Want to be world-beating? Go world-building
Look at any successful brand, and you’re really looking at a perfect, carefully curated, self-contained world. It doesn’t matter if it’s fast food or automotive, the principles are the same. Buy our product or service, it says, and you can be part of this. You will live like the people in our ads.
And how are those worlds maintained? Well, brands are nothing without the products or services they represent. Get those wrong, and you immediately break the contract with the consumer. For the brand image though, consistency and creativity are all — and consistency is more important than some advertising agencies would like you to believe.
Predictable and believable
That’s the thing about imaginary worlds: whether they’re building a brand or giving superheroes a home, they must be predictable. A man might fly, or toilet roll might talk, and we’re perfectly happy if that’s plausible in their world. But we have to believe in that world first. So, the colors can be unnaturally garish, provided they’re consistently garish. The images need to be sharp, and any audio unfailingly clear. If they’re not, reality intrudes, the spell is broken, and we’re not believers anymore.
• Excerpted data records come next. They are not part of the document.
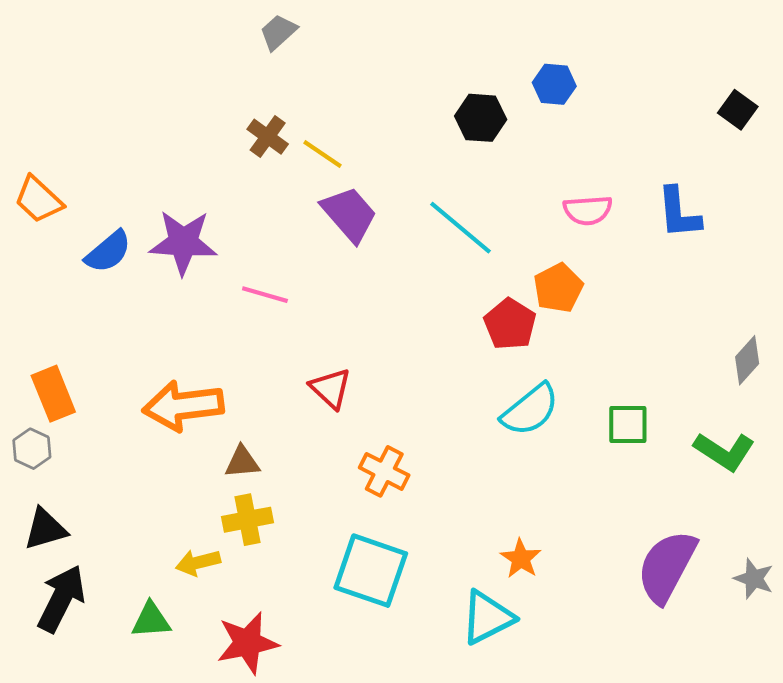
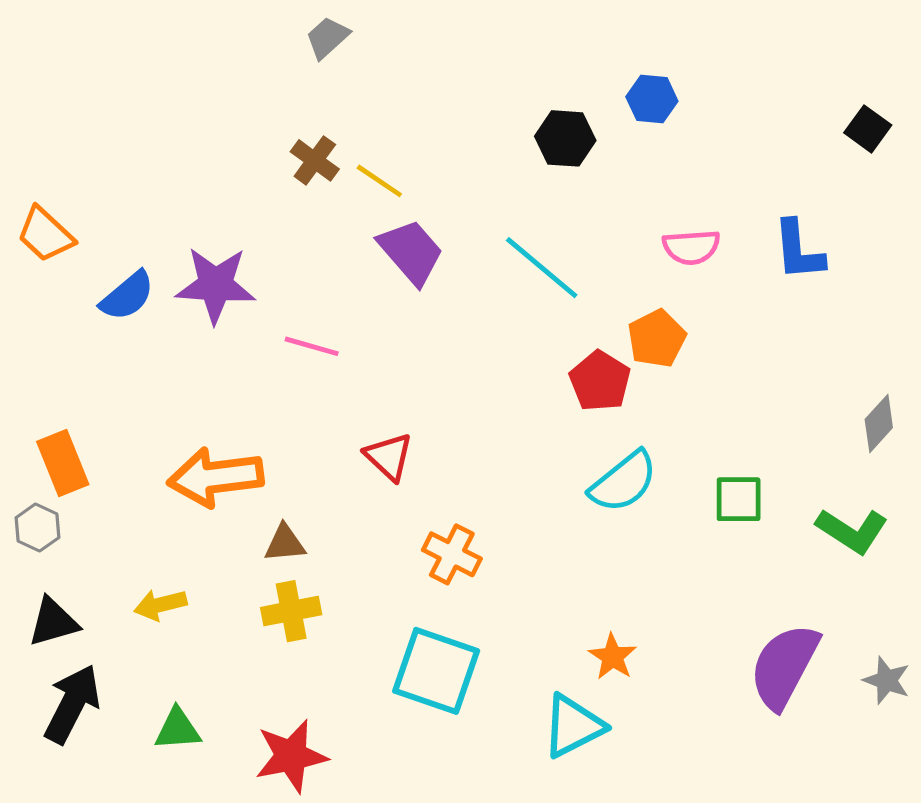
yellow arrow: (198, 563) -> (160, 605), moved

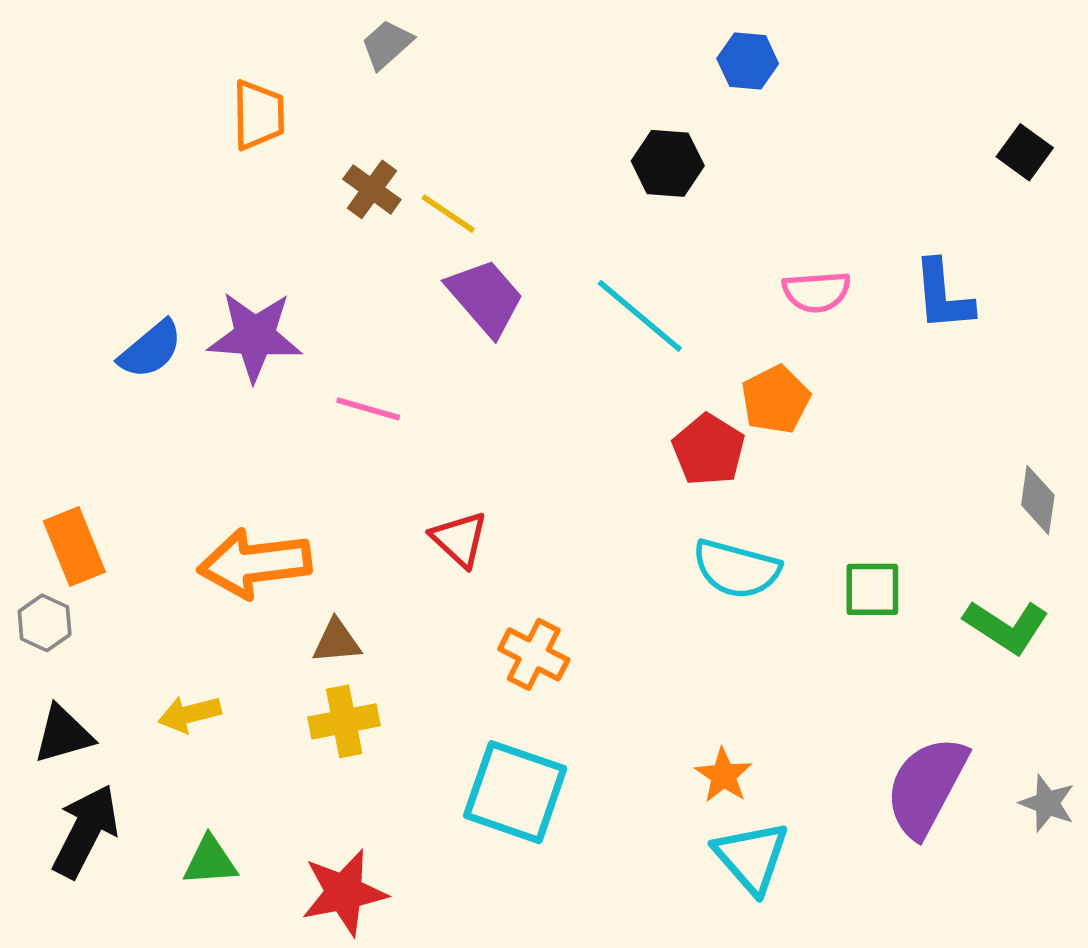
blue hexagon: (652, 99) -> (748, 61), moved
orange trapezoid: (45, 234) -> (258, 115), moved, turned -134
gray diamond: (879, 424) -> (1038, 500), turned -34
cyan semicircle: (624, 482) -> (737, 569), turned 54
cyan triangle: (573, 726) -> (751, 857), moved, turned -44

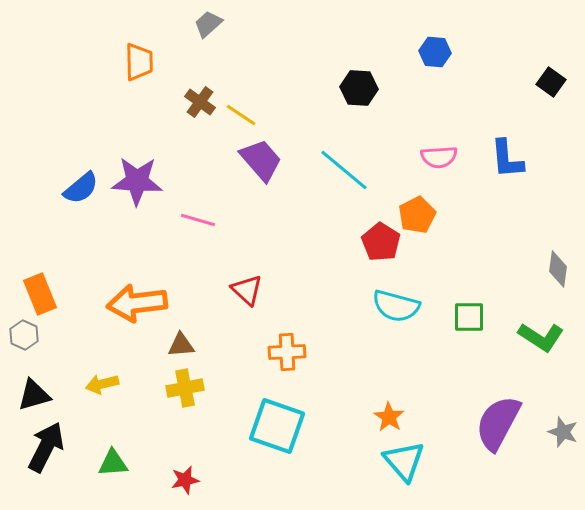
blue hexagon: (748, 61) -> (435, 52), moved
orange cross: (534, 654) -> (287, 352), turned -30
red star: (344, 893) -> (185, 480), size x0.6

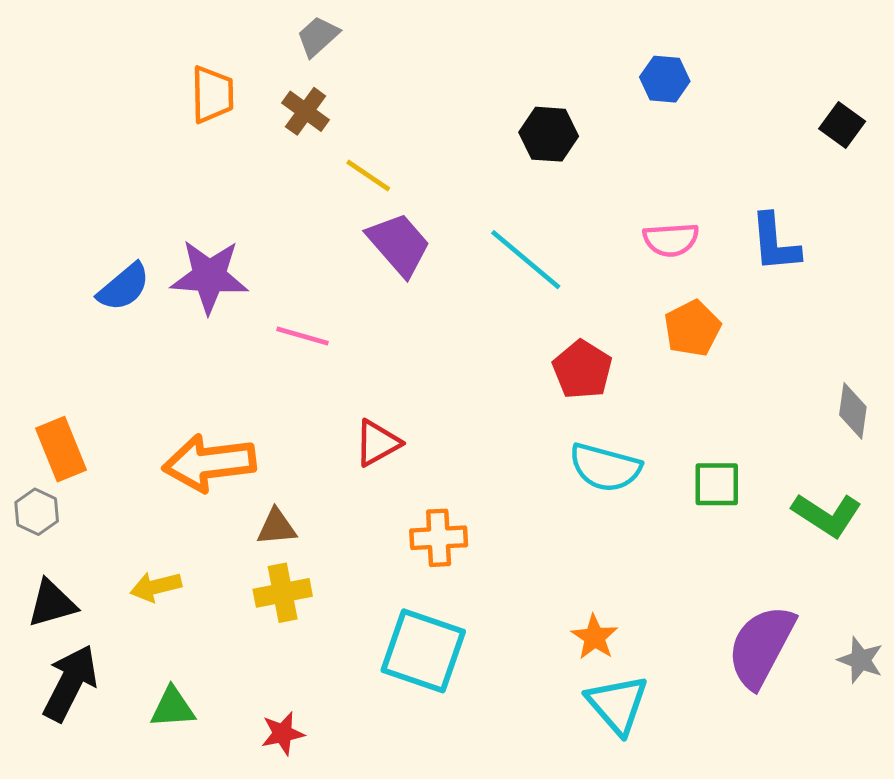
brown cross: (200, 102) -> (306, 111), moved
orange pentagon: (417, 215) -> (692, 328), moved
red triangle: (247, 290) -> (377, 443), turned 48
And it doesn’t matter if that brand world is seen on the latest high-tech RGB pure laser projector or on a screen in a corporate foyer; the same rules apply. Image quality does matter. There’s little point companies pouring heart and soul and millions of dollars into making a perfect world for a brand or a movie if it’s any less than perfect when it reaches the screen. The more immersive an imaginary world, the stronger the ties that bind us to it. In the case of the movies, that means loyalty to the movies, in brands to a product or service, in both cases, something lasting whose values we internalize and trust.
Movies behaving like brands
The parallels between brands and movies go further still. We may refer to some superhero movies or long-running action thrillers as franchises, but the way they are able to maintain their appeal across many releases depends on them behaving like brands. Even when the leading character is replaced by an entirely different actor or new plotlines are introduced, it’s the consistent world they inhabit that holds everything together. That world may have outlandish rules, but break them, and the audience will be sure to let you know, either by staying away or expressing their displeasure on social media sites.
Little wonder then that “Barbie” the movie has been such a success. Make no mistake, it’s a good movie, a very good movie, but having a global brand and 64 years of Barbie world-building under its designer belt must have helped. That alone meant it could tell a thoroughly modern, relevant story, knowing its audience already understood and loved its pink world perfectly.